I am trying to write a program which, given a multiplication table of a finite magma $(G, *)$, should produce at least one (or all possible) generating subset $S$ of minimal cardinality.
More precisely $S \subset G, \ |G| = n \in \mathbb{N}$. Let $<S>$ be operational closure of $S$ in $G$. I am interested in outputting at least one $S$, such that $<S> = G$ and for every $S'$ with that property $|S| \le |S'|$.
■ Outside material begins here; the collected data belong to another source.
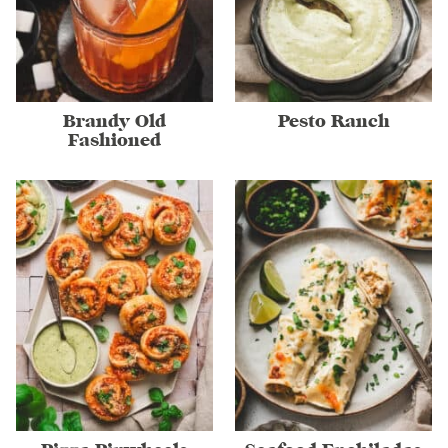
Brandy Old
Pesto Ranch
Fashioned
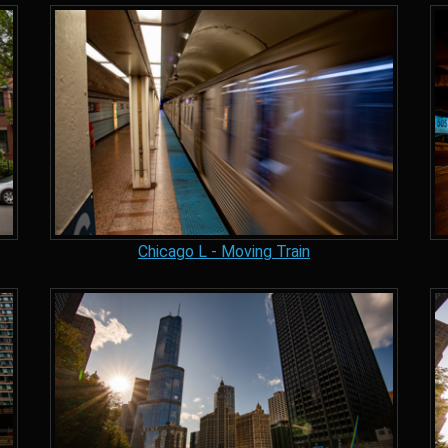
Chicago L - Moving Train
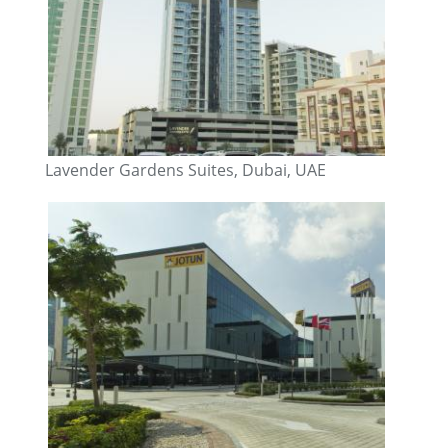
Lavender Gardens Suites, Dubai, UAE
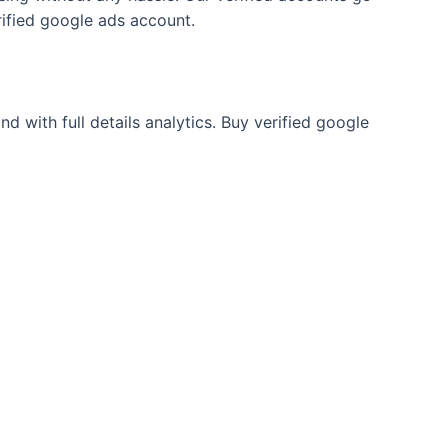
rified google ads account.
 with full details analytics. Buy verified google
So far I have tried to understand what is $<a>, a \in G$, but due to lack of even simple associativity this is non-trivial. I defined right-associative power operation $a^k := (k = 1) \ ?\ a \ :\ a * a^{k-1}$, for $k \ge 1$. I already know how to list the elements of a set $R_a := \{a^k \ |\ k \ge 1\}$, and of similarly defined set $L_a$, if $a^k$ is defined as left-associative. These are, in general case, proper subsets of $<a>$, and need not even be closed under multiplication (I have constructed counterexamples).
All in all, proper description of $<a>$ still evades me, but even then, I would have to figure out how to describe $<a_1,...,a_k>$ knowing the former. Is there a more intelligent way to write this program than absolute brute force search across subsets of $G$ and the definition of $<S>$ as intersection of all submagmas of $G$ that contain $S$?